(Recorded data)

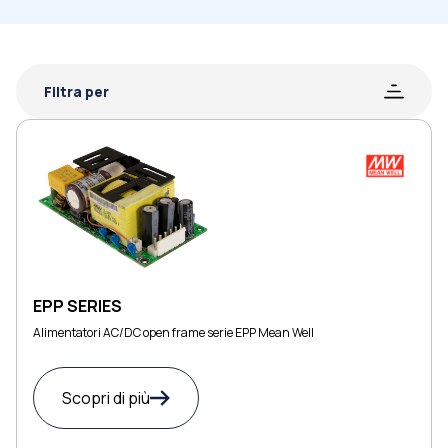
Filtra per
EPP SERIES
Alimentatori AC/DC open frame serie EPP Mean Well
Scopri di più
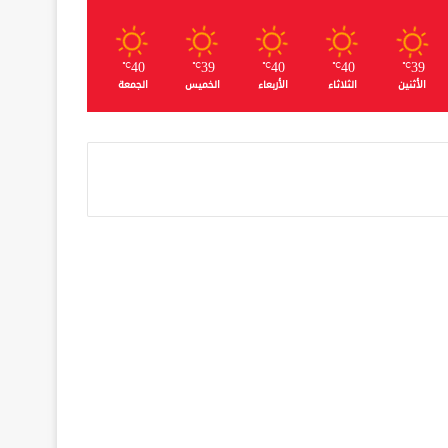
40
39
40
40
39
℃
℃
℃
℃
℃
الأثنين
الثلاثاء
الأربعاء
الخميس
الجمعة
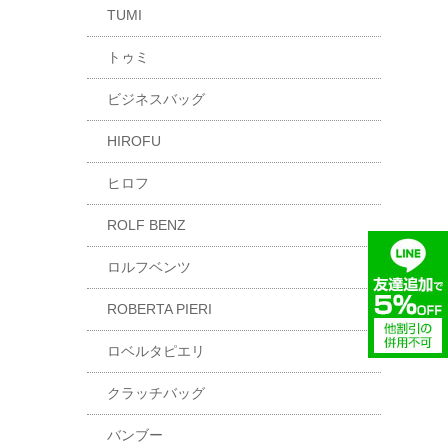
TUMI
トゥミ
ビジネスバッグ
HIROFU
ヒロフ
ROLF BENZ
ロルフベンツ
ROBERTA PIERI
ロベルタピエリ
クラッチバッグ
バンブー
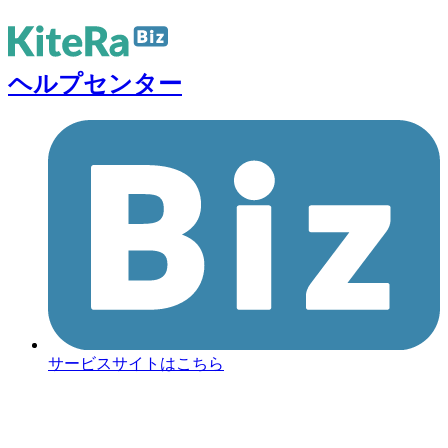
ヘルプセンター
サービスサイトはこちら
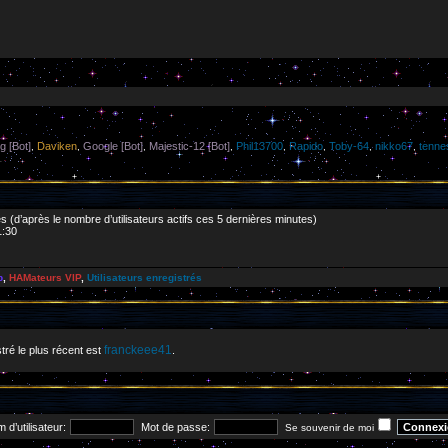
g [Bot]
Daviken
Google [Bot]
Majestic-12 [Bot]
Phil13700
Rapido
Toby-64
nikko67
tenne
,
,
,
,
,
,
,
,
ités (d’après le nombre d’utilisateurs actifs ces 5 dernières minutes)
1:30
p
,
HAMateurs VIP
,
Utilisateurs enregistrés
franckeee41
tré le plus récent est
.
 d’utilisateur:
Mot de passe:
Se souvenir de moi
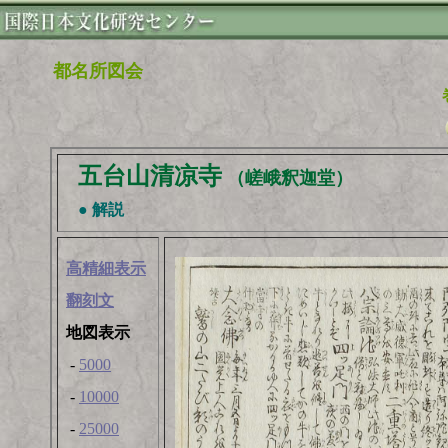
都名所図会
五台山清凉寺
（嵯峨釈迦堂）
● 解説
高精細表示
翻刻文
地図表示
-
5000
-
10000
-
25000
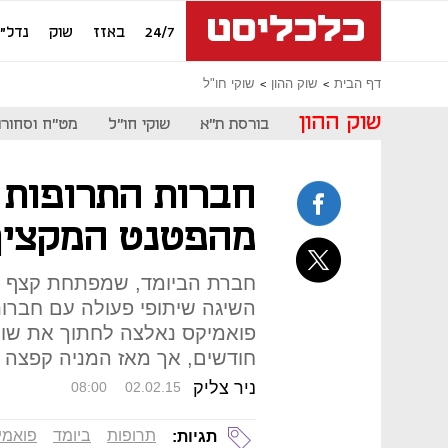
24/7
באזז
שוק
נדל"ן
דף הבית
שוק ההון
שוקי חו"ל
שוק ההון
בורסת ת"א
שוקי חו"ל
מט"ח וסחורו
חברות התרופות 
מהפטנט המקציף
חברת הביומד, שמפתחת קצף שמ
השיגה שיתופי פעולה עם חברות
פואמיקס נאלצה לחתוך את שוו
חודשים, אך מאז המניה קפצה ב־46% והחברה בוחנת רישום 
ניר צליק
08:00
02.02.15
תרופות
ביומד
פואמי
תגיות:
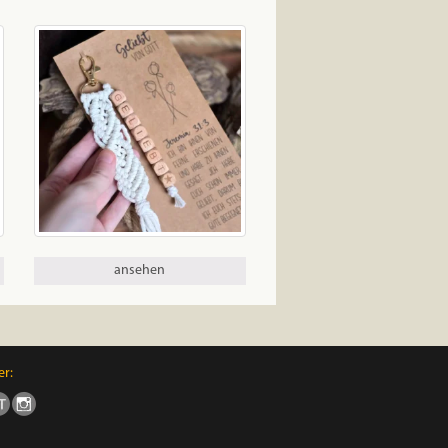
ansehen
er:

*Work item*
Reproduce the lines above exactly, please, but not the pictures in them.

*Output below*
Filtra per
EPP SERIES
Alimentatori AC/DC open frame serie EPP Mean Well
Scopri di più
40
39
40
40
39
℃
℃
℃
℃
℃
الأثنين
الثلاثاء
الأربعاء
الخميس
الجمعة
TUMI
トゥミ
ビジネスバッグ
HIROFU
ヒロフ
ROLF BENZ
ロルフベンツ
ROBERTA PIERI
ロベルタピエリ
クラッチバッグ
バンブー
ヘルプセンター
サービスサイトはこちら
g [Bot]
Daviken
Google [Bot]
Majestic-12 [Bot]
Phil13700
Rapido
Toby-64
nikko67
tenne
,
,
,
,
,
,
,
,
ités (d’après le nombre d’utilisateurs actifs ces 5 dernières minutes)
1:30
p
,
HAMateurs VIP
,
Utilisateurs enregistrés
franckeee41
tré le plus récent est
.
 d’utilisateur:
Mot de passe:
Se souvenir de moi
都名所図会
五台山清凉寺
（嵯峨釈迦堂）
● 解説
高精細表示
翻刻文
地図表示
-
5000
-
10000
-
25000
24/7
באזז
שוק
נדל"ן
דף הבית
שוק ההון
שוקי חו"ל
שוק ההון
בורסת ת"א
שוקי חו"ל
מט"ח וסחורו
חברות התרופות 
מהפטנט המקציף
חברת הביומד, שמפתחת קצף שמ
השיגה שיתופי פעולה עם חברות
פואמיקס נאלצה לחתוך את שוו
חודשים, אך מאז המניה קפצה ב־46% והחברה בוחנת רישום 
ניר צליק
08:00
02.02.15
תרופות
ביומד
פואמי
תגיות:
ansehen
er:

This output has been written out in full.